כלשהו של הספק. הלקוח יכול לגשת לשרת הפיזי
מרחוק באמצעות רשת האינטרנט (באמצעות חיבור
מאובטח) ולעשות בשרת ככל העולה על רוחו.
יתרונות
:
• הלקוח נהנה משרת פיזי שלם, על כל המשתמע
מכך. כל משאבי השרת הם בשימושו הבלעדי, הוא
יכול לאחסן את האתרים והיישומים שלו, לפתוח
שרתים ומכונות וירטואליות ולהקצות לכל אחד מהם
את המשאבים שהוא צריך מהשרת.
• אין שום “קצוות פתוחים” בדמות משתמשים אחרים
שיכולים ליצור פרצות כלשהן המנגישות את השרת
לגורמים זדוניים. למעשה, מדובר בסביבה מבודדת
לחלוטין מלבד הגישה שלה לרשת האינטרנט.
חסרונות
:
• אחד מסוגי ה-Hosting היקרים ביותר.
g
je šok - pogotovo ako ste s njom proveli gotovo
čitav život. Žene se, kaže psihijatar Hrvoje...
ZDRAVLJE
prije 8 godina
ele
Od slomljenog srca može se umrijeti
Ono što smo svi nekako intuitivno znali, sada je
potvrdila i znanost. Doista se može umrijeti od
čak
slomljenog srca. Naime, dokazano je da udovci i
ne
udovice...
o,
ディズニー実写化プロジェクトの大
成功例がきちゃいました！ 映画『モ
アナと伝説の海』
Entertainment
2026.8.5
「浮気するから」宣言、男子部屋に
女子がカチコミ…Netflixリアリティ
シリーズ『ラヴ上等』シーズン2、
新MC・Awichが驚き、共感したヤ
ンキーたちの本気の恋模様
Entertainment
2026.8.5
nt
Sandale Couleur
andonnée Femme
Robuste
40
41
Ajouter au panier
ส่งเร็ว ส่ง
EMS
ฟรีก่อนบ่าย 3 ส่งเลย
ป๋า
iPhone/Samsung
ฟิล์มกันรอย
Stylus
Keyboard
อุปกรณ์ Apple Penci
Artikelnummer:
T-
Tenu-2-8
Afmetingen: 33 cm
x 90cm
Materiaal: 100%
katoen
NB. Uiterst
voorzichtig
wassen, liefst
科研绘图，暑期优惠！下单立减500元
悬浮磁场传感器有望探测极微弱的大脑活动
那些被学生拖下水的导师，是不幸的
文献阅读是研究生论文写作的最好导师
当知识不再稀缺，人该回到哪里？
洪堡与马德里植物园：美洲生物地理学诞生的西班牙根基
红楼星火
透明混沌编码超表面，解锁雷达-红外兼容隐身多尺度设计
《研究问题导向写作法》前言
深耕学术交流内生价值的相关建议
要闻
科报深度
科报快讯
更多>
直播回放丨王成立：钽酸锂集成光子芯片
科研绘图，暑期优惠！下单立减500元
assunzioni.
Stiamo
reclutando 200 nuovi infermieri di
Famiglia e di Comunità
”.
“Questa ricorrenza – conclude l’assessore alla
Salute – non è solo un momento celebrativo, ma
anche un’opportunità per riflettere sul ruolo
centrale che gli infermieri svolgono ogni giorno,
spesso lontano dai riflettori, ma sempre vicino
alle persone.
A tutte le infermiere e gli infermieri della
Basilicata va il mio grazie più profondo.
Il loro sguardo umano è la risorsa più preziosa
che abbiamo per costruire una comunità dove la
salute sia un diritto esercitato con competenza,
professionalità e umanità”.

> **Description of the task**:
Copy out the listing above, line by line and exactly, from its first line to the line holding "Salute – non", inclusive.

> **Solution for this exercise**:
כלשהו של הספק. הלקוח יכול לגשת לשרת הפיזי
מרחוק באמצעות רשת האינטרנט (באמצעות חיבור
מאובטח) ולעשות בשרת ככל העולה על רוחו.
יתרונות
:
• הלקוח נהנה משרת פיזי שלם, על כל המשתמע
מכך. כל משאבי השרת הם בשימושו הבלעדי, הוא
יכול לאחסן את האתרים והיישומים שלו, לפתוח
שרתים ומכונות וירטואליות ולהקצות לכל אחד מהם
את המשאבים שהוא צריך מהשרת.
• אין שום “קצוות פתוחים” בדמות משתמשים אחרים
שיכולים ליצור פרצות כלשהן המנגישות את השרת
לגורמים זדוניים. למעשה, מדובר בסביבה מבודדת
לחלוטין מלבד הגישה שלה לרשת האינטרנט.
חסרונות
:
• אחד מסוגי ה-Hosting היקרים ביותר.
g
je šok - pogotovo ako ste s njom proveli gotovo
čitav život. Žene se, kaže psihijatar Hrvoje...
ZDRAVLJE
prije 8 godina
ele
Od slomljenog srca može se umrijeti
Ono što smo svi nekako intuitivno znali, sada je
potvrdila i znanost. Doista se može umrijeti od
čak
slomljenog srca. Naime, dokazano je da udovci i
ne
udovice...
o,
ディズニー実写化プロジェクトの大
成功例がきちゃいました！ 映画『モ
アナと伝説の海』
Entertainment
2026.8.5
「浮気するから」宣言、男子部屋に
女子がカチコミ…Netflixリアリティ
シリーズ『ラヴ上等』シーズン2、
新MC・Awichが驚き、共感したヤ
ンキーたちの本気の恋模様
Entertainment
2026.8.5
nt
Sandale Couleur
andonnée Femme
Robuste
40
41
Ajouter au panier
ส่งเร็ว ส่ง
EMS
ฟรีก่อนบ่าย 3 ส่งเลย
ป๋า
iPhone/Samsung
ฟิล์มกันรอย
Stylus
Keyboard
อุปกรณ์ Apple Penci
Artikelnummer:
T-
Tenu-2-8
Afmetingen: 33 cm
x 90cm
Materiaal: 100%
katoen
NB. Uiterst
voorzichtig
wassen, liefst
科研绘图，暑期优惠！下单立减500元
悬浮磁场传感器有望探测极微弱的大脑活动
那些被学生拖下水的导师，是不幸的
文献阅读是研究生论文写作的最好导师
当知识不再稀缺，人该回到哪里？
洪堡与马德里植物园：美洲生物地理学诞生的西班牙根基
红楼星火
透明混沌编码超表面，解锁雷达-红外兼容隐身多尺度设计
《研究问题导向写作法》前言
深耕学术交流内生价值的相关建议
要闻
科报深度
科报快讯
更多>
直播回放丨王成立：钽酸锂集成光子芯片
科研绘图，暑期优惠！下单立减500元
assunzioni.
Stiamo
reclutando 200 nuovi infermieri di
Famiglia e di Comunità
”.
“Questa ricorrenza – conclude l’assessore alla
Salute – non è solo un momento celebrativo, ma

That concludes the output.